• _What is expected_: Scan the data for "required" and copy each matching line.
================================
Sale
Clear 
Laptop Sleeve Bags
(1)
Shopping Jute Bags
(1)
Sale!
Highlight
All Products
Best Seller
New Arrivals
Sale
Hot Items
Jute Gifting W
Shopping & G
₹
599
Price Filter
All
================================
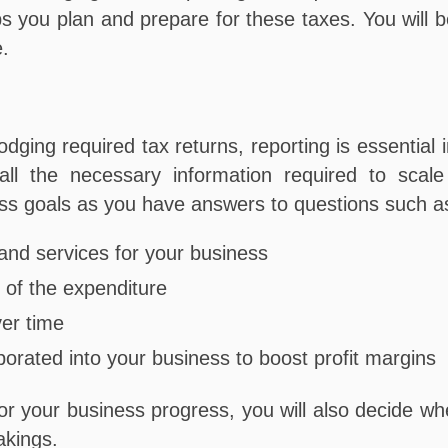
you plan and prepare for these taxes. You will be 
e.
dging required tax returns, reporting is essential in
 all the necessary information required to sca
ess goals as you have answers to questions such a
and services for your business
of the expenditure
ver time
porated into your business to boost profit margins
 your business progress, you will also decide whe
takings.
================================
• _Answer for this exercise_:
dging required tax returns, reporting is essential in
 all the necessary information required to sca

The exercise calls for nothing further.